According to the 2010 WHO [2], ITPN are: ‘intraductal, grossly visible, tubule-forming epithelial neoplasm with high-grade dysplasia and ductal differentiation without overt production of mucin. ITPN constitutes <1% of all pancreatic exocrine neoplasms and only 3% of intraductal neoplasms of the pancreas [1]. Keiichi Date et al., published in 2016 a Literature review that revealed only 58 cases of ITPN in the pancreas [5]. ITPN occurs in an age range of 35–80 years and there is no sex predilection. Nearly half of ITPNs are located in the head of the pancreas, followed by the body and then the tail. Multifocal ITPN has also been reported. Tumours are usually slow growing and are therefore, relatively large at the time of diagnosis.

Its clinical presentation can be quite varied, which makes the diagnosis quite challenging The most common reported symptoms were abdominal pain, jaundice, exacerbation of diabetes mellitus, appetite loss, weight loss [1,6].

Our patient, presented to the emergency department with epigastric pain associated with nausea and vomiting. On imaging studies, it presented as a cystic lesion with a dilated and irregular main pancreatic duct. The difference with IPMN is the absence of low attenuation mucin. The differential diagnoses of ITPN are IPMN, Solid Pseudopapillary Neoplasm (SPN), pancreatic neuroendocrine tumour [7,8]. ITPN is a solid nodular tumour that obstructs dilated ducts on macroscopic examination. There is no visible secreted mucin. Cytology demonstrates closely apposed tubules that form cribriform complex structures in dilated pancreatic ducts with focal areas of papillary architecture. They have uniform high grade dysplasia and frequent mitotic figures [2].

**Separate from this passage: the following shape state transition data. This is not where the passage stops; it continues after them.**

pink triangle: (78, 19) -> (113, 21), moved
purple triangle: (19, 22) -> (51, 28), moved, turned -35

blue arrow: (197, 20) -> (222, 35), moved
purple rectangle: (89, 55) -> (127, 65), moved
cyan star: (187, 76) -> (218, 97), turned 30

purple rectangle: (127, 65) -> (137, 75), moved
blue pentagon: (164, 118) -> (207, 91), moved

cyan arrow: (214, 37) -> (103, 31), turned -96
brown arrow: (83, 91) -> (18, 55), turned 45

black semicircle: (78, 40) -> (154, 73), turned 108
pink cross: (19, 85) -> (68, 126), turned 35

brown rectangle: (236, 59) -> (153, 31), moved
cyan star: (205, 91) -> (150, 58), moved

Most ITPNs arise in the main pancreatic duct with ductal dilation while only about 5% of the cases arise in branch ducts [6]. The differential diagnosis for ITPN may also include intraductal acinar cell carcinoma. Immunohistochemistry studies may be helpful to differentiate IPMN from ITPN in rare cases that lack classic morphology or overlap histologically with IPMNs [9]. Typically, ITPNs are positive for cytokeratin (CK) 7, CK19, MUC1, and MUC6, and they are negative for MUC2, MUC5AC, trypsin, and b-catenin. IPMN, in comparison to ITPN, is usually positive for MUC-5AC but often negative for MUC-1. IPMN has a lower Ki-67 labeling index and KRAS-mutations are more common in IPMN compared to ITPN [10].

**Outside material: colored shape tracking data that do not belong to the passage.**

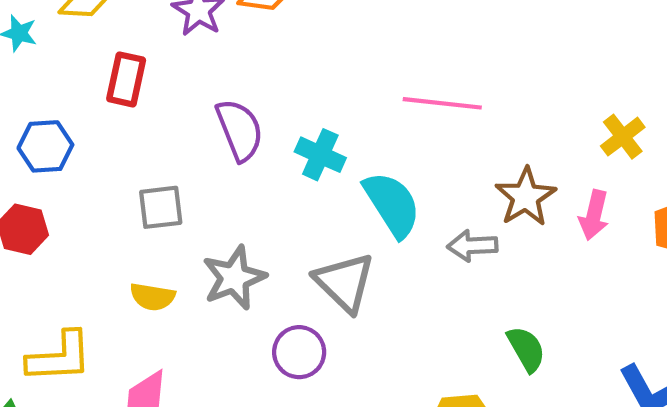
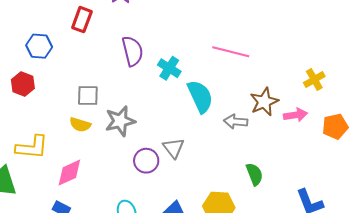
gray square: (161, 207) -> (88, 96), moved
pink arrow: (594, 215) -> (295, 115), turned -120
gray triangle: (344, 282) -> (174, 148), moved, size x0.7

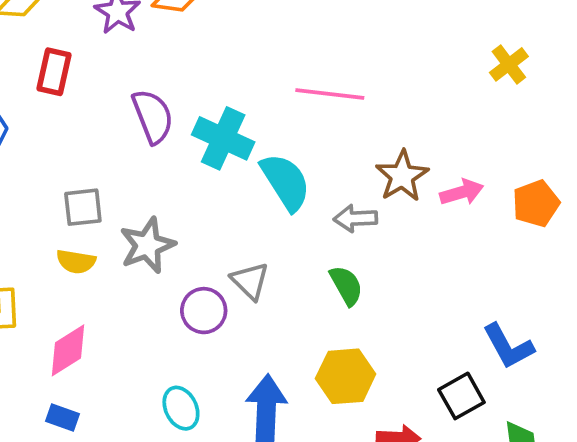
cyan cross: (169, 68) -> (223, 138), size x1.4
yellow cross: (314, 80) -> (509, 64), moved
green semicircle: (254, 174) -> (346, 285), moved

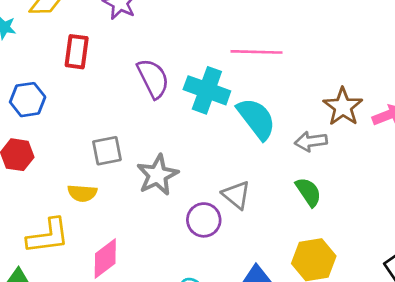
pink line: (330, 94) -> (256, 52), moved
yellow semicircle: (76, 262) -> (82, 193), moved

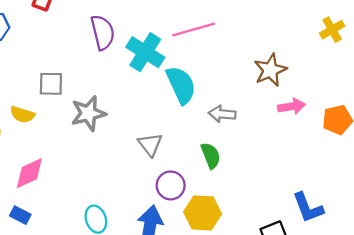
pink line: (256, 52) -> (194, 29), turned -30
brown star: (343, 107) -> (270, 70), moved
purple circle: (204, 220) -> (171, 185), moved

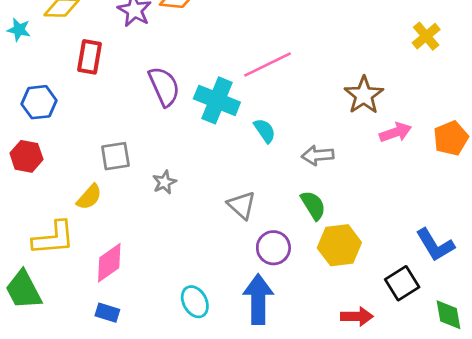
cyan semicircle: (181, 85) -> (265, 131), size x0.6
gray star: (88, 113) -> (164, 182), size x0.6
yellow semicircle: (22, 114) -> (89, 197), turned -55
yellow hexagon: (203, 213) -> (339, 245), moved

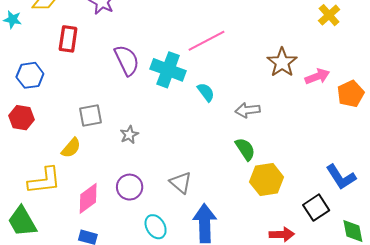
pink arrow: (395, 132) -> (317, 76), moved
gray triangle: (242, 205) -> (181, 183), moved
purple circle: (273, 248) -> (130, 187), moved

Compared with IPMNs, molecular genetic studies of ITPN are relatively limited due to the small number of cases available. In this case, although we did not do MUC immunostaining or laboratory studies on KRAS mutations, we reached at the diagnosis of ITPN mainly based on the macroscopic findings and morphological features

Because of the risk of malignancy, surgery and close clinical follow-up is generally recommended in order to improve the prognosis by detecting recurrences at an early stage. Pancreato-duodenectomy and distal pancreatectomy are the most frequent procedures.

Total pancreatectomy like our case is still rarely performed. Limited clinical follow-up data restricted an analysis of survival. However, these tumours generally have a favorable prognosis when completely excised.

Conclusion

ITPN still is a relatively new entity. The diagnosis can be challenging due to morphologic overlap with other intraductal lesions and its rarity. Further case series will allow to clarify its clinicopathological and molecular characteristics for the better understanding of the prognostic factors and treatment options.